Antofagasta ups dividend 177% as strike action looms
Antofagasta increased its dividend 177% for last year as cash flow surged on the group's highest operating margin in five years, though the world’s largest copper producer is facing strike action at its Los Pelambres mine.
For the past calendar year the Chilean group generated revenue of $4.75bn, up 31% on the previous year, from 704,300 tonnes of copper production, which was down 0.7%.
Cash costs for extracting that metal were $1.60 per lb, which was 6 cents per lb higher than the prior year due to the expected decline in grades at Los Pelambres and Centinela, higher input prices and a stronger local currency. Costs including by-product credits were $1.25/lb, up 4.2% but below guidance thanks to higher than expected by-product revenues.
With capital expenditure of $899m, earnings before interest, tax, depreciation and amortisation of $2.59bn was 59.1% higher than the previous year as EBITDA margin increased to 54.5% - it's strongest level since 2012. Profit before tax of $1.8bn was more than double the previous year, with earnings per share from continuing operations and before exceptional items more than doubled to 76.1 cents per share.
The stronger margins and sales fed through to a 71% jump in operating cash flow to $2.5bn, with free cash flow for the year of $1.2bn.
A final dividend for the year of 40.6 cents per share brought the the total dividend for the year to 50.9 cents per share or $502m. This implied a 67% payout in relation to EPS, ahead of the 35% policy.
Looking ahead, the crucial events on FTSE 100 giant's horizon in 2018 are the review and expected approval of the major expansion project at Los Pelambres and progressing expansion plans at Centinela.
Board approval of the Los Pelamabres expansion is expected this year after the environmental impact assessment has been approved, with start-up expected in 2021.
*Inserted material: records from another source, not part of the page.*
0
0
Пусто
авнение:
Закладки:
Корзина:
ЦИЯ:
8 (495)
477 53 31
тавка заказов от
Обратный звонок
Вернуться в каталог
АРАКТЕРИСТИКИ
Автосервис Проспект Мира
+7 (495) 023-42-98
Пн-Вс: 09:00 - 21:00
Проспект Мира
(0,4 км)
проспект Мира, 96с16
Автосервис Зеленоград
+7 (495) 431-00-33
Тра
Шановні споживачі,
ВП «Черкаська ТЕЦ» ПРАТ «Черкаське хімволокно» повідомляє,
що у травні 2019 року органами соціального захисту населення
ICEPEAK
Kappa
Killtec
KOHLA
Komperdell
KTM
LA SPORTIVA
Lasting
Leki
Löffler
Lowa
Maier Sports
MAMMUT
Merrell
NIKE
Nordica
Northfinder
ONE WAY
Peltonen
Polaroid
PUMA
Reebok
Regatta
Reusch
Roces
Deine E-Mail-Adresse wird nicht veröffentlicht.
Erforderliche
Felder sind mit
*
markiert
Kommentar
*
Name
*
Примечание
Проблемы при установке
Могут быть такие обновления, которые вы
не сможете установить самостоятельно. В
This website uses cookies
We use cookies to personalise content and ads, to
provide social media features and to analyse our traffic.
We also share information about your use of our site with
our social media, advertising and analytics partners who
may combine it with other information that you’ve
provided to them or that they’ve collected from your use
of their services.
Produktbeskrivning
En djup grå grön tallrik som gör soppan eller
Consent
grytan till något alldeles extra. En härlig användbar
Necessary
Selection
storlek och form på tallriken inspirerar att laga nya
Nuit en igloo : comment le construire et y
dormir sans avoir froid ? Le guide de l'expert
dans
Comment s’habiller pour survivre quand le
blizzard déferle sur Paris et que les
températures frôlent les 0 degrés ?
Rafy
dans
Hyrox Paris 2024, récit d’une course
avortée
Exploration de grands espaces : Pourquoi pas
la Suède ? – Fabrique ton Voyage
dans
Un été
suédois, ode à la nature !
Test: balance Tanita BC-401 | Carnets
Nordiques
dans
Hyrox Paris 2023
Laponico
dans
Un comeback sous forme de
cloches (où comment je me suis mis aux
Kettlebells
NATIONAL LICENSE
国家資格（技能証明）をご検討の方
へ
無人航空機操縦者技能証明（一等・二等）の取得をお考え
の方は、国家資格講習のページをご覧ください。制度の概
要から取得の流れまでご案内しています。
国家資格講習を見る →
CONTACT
More immediately, production could be under threat as workers in the largest union at Los Pelambres rejected an offer for a new labour contract, paving the way for striking action. Analysts say workers and the company would still have to go through a meditation process with the government to reach a second deal.
If production is not disrupted by industrial action, guidance for 2018 is for a range of 705-740,000 tonnes, at a cash cost of $1.65/lb or $1.35/lb net. A new $100m cost-savings program is being put in place for 2018.
Looking at Chile's political scene, analysts see the incoming Pinera administration as potentially offering some upside risks if the new government pushes ahead with any regulatory or fiscal reforms.
"The copper market is expected to tighten in the second half of the year and to be in balance or in a slight deficit for the full year," directors said. "From 2019 the likelihood of the market being in deficit is expected to increase as mine supply continues to be affected by the long-term trend of grade decline and lack of new investment."
In addition, they noted the "unusually large number of labour negotiations" taking place in Chile and Peru during 2018, not mentioning their own, so that with the backdrop of stronger copper prices, "employee expectations may be raised which could result in some supply disruptions in the region".
On the demand side, the company hopes growth will continue to be driven by Chinese consumption and there could be a sizeable rise in demand from electric vehicles and renewables if analyst forecasts are to be believed.
ANTO shares rose 1.7% in early trading on Tuesday to 902.8p.
Having previously announced sales, realised prices, unit costs and 2018 guidance, there weren't any large variances in the income statement, said analysts at RBC Capital Markets, apart from on dividend and net debt.
The dividend of 40.6 cents was ahead of the City average of 30 cents and net debt of $456m was significantly below its $733.0m forecast.
"On the downside, the Los Pelambres Incremental expansion will now have capex of $1.3bn, up from $1.05bn, on what looks like cost inflation and additional water capacity - this brings the capital intensity to $23,600/t (55ktpa). Timeline still on track for H2 2018 approval and 2021 start-up. We see this as another data point of how expensive it will be to supply the next generation of copper," RBC said, noting that the shares are trading at their lowest relative level to consensus in the past two years after underperforming the FTSE 350 Mining Index by 14% over the past six months.
Broker Shore Capital noted that labour negotiations at Los Pelambres went to mediation last week after union members rejected a pay offer on 9 March, with ANTO expecting the process to last 1-2 weeks from that date.